It is not uncommon for people to take a literal meaning of clause 32.1, that a revised programme should show implemented compensation events. Their response has been that therefore that you do not show non-implemented compensation events. Is this actually the case? NEC3 June 2006 amendments also removed the clause that had previously stated that notified early warning matters should be included within the revised programmes. This could further cloud what, other than implemented compensation events, should be shown on the programme?

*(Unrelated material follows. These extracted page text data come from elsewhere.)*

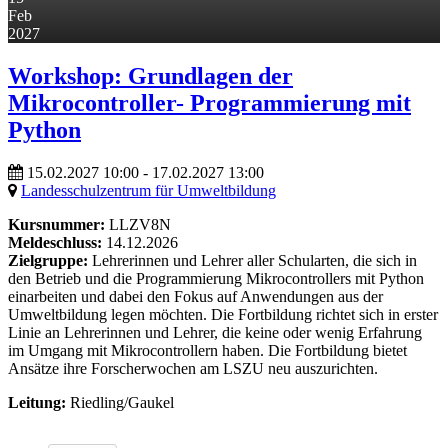
Feb
2027
Workshop: Grundlagen der
Mikrocontroller- Programmierung mit
Python
15.02.2027
10:00
- 17.02.2027
13:00
Landesschulzentrum für Umweltbildung
Kursnummer:
LLZV8N
Meldeschluss:
14.12.2026
Zielgruppe:
Lehrerinnen und Lehrer aller Schularten, die sich in
den Betrieb und die Programmierung Mikrocontrollers mit Python
einarbeiten und dabei den Fokus auf Anwendungen aus der
Umweltbildung legen möchten. Die Fortbildung richtet sich in erster
Linie an Lehrerinnen und Lehrer, die keine oder wenig Erfahrung
im Umgang mit Mikrocontrollern haben. Die Fortbildung bietet
Ansätze ihre Forscherwochen am LSZU neu auszurichten.
Leitung:
Riedling/Gaukel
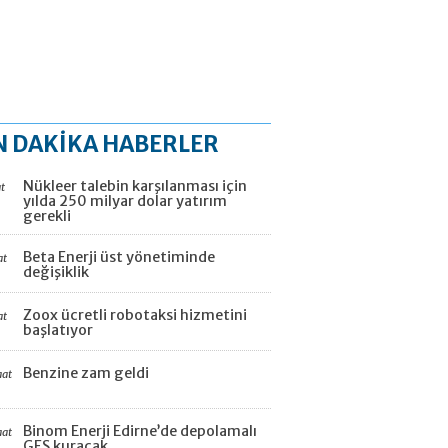
N DAKİKA HABERLER
Nükleer talebin karşılanması için
t
yılda 250 milyar dolar yatırım
gerekli
Beta Enerji üst yönetiminde
at
değişiklik
Zoox ücretli robotaksi hizmetini
at
başlatıyor
Benzine zam geldi
aat
Binom Enerji Edirne’de depolamalı
aat
GES kuracak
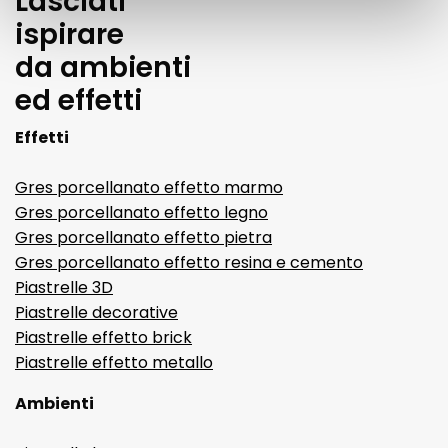
Lasciati
ispirare
da ambienti
ed effetti
Effetti
Gres porcellanato effetto marmo
Gres porcellanato effetto legno
Gres porcellanato effetto pietra
Gres porcellanato effetto resina e cemento
Piastrelle 3D
Piastrelle decorative
Piastrelle effetto brick
Piastrelle effetto metallo
Ambienti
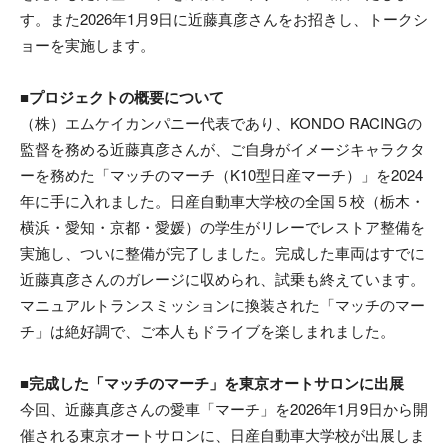
す。また2026年1月9日に近藤真彦さんをお招きし、トークシ
ョーを実施します。
■プロジェクトの概要について
（株）エムケイカンパニー代表であり、KONDO RACINGの
監督を務める近藤真彦さんが、ご自身がイメージキャラクタ
ーを務めた「マッチのマーチ（K10型日産マーチ）」を2024
年に手に入れました。日産自動車大学校の全国５校（栃木・
横浜・愛知・京都・愛媛）の学生がリレーでレストア整備を
実施し、ついに整備が完了しました。完成した車両はすでに
近藤真彦さんのガレージに収められ、試乗も終えています。
マニュアルトランスミッションに換装された「マッチのマー
チ」は絶好調で、ご本人もドライブを楽しまれました。
■完成した「マッチのマーチ」を東京オートサロンに出展
今回、近藤真彦さんの愛車「マーチ」を2026年1月9日から開
催される東京オートサロンに、日産自動車大学校が出展しま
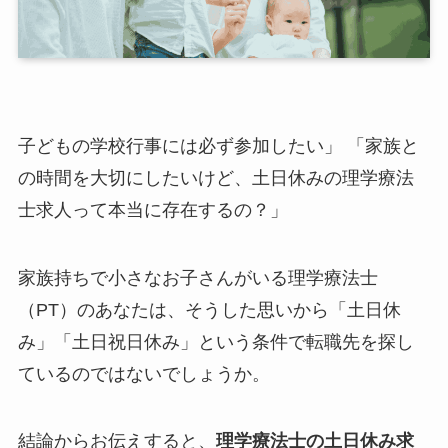
子どもの学校行事には必ず参加したい」 「家族と
の時間を大切にしたいけど、土日休みの理学療法
士求人って本当に存在するの？」
家族持ちで小さなお子さんがいる理学療法士
（PT）のあなたは、そうした思いから「土日休
み」「土日祝日休み」という条件で転職先を探し
ているのではないでしょうか。
結論からお伝えすると、
理学療法士の土日休み求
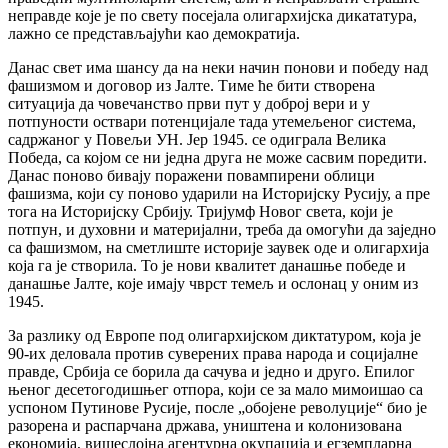
неправде које је по свету посејала олигархијска дикататура,
лажно се представљајући као демократија.
Данас свет има шансу да на неки начин понови и победу над
фашизмом и договор из Јалте. Тиме ће бити створена
ситуација да човечанство први пут у доброј вери и у
потпуности оствари потенцијале тада утемељеног система,
садржаног у Повељи УН. Јер 1945. се одиграла Велика
Победа, са којом се ни једна друга не може сасвим поредити.
Данас поново бивају поражени повампирени облици
фашизма, који су поново ударили на Историјску Русију, а пре
тога на Историјску Србију. Тријумф Новог света, који је
потпун, и духовни и материјални, треба да омогући да заједно
са фашизмом, на сметлиште историје заувек оде и олигархија
која га је створила. То је нови квалитет данашње победе и
данашње Јалте, које имају чврст темељ и ослонац у оним из
1945.
За разлику од Европе под олигархијском диктатуром, која је
90-их деловала против суверених права народа и социјалне
правде, Србија се борила да сачува и једно и друго. Епилог
њеног десетогодишњег отпора, који се за мало мимоишао са
успоном Путинове Русије, после „обојене револуције“ био је
разорена и распарчана држава, уништена и колонизована
економија, вишеслојна агентурна окупација и егземпларна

It is important to remember with the contract that you often need to read more than one clause to get the true picture. Indeed, the other clauses in 32.1 make it clear that the programme should be showing the revised effect of all programme activities. Indeed – the prime function of the programme is to show us the true picture of the remaining works to be executed and (if nothing else changes) the Contractors planned completion date in relation to the Completion Date. It is clear under the contract that a compensation event only becomes implemented when you have agreed the cost or the PM has made his final assessment. You may therefore have already completed the work whilst the cost has not yet been agreed, hence under a dictionary definition you may feel you have “implemented” the work but contractually you have not.
The programme should be a real management tool that reflects all programme activities and their relative effects upon each other. As soon as a compensation event is notified – it will more often than not be affecting the remaining works in some way and should therefore appear on the programme. Early on in the process it may not be clear the extent of the impact or duration that this additional activity will have – but each programme you produce you simply update that activity with the information you know at that point. The simple approach I take is to show the minimum impact that I know that activity will have at this point in time. This way you are not putting in too many activities that would otherwise artificially be pushing out the completion dates, only to come back at a later date as the activity does not have as bad an impact. For example, if planning approval for a compensation event will be a minimum three weeks but could be six weeks, it should show three weeks for now as it will definitely have that effect, and show any further delay as and when that becomes apparent.
The last line of clause 61.1 states that the Contractor puts the instruction into effect. This importantly confirms that whilst a quotation has been requested and will be produced, in the meantime the Contractor starts to arrange for and carry out those works. This will include carrying out design, procuring materials, producing documentation as well as doing the physical works on site. Too many Contractors think that if they have been asked for a quote even under 61.1 that they will not do anything in terms of starting anything to do with that work until the quote has been agreed.
Clause 61.2 allows a Project Manager to ask for proposed quotations – for events that he does not yet know if he wants for sure. In many instances it will depend on the price that the Contractor comes up with or the programme effect that it will have as to whether it is something the Project Manager wishes to proceed with.
Clause 61.3 makes it very clear that in the absence of the Project Manager notifying a compensation event then the Contractor can notify. This then triggers the shortest response time in the whole of the contract for the Project Manager, who has to respond with a “yes” or a “no” as to whether that they agree it is a compensation event. If they answer is a “no” then under clause 61.4 they advise the Contractor of their decision (together with reasons).
Clause 61.5 clarifies that if the Project Manager feels that the Contractor did not give an early warning which an experienced contractor could have given, then he clarifies this at the point of requesting a quote. The significance of this is that the Project Manager can then assess the subsequent compensation event as though they had raised it, and possibly assess it at a lower value accordingly (see clause 63.5).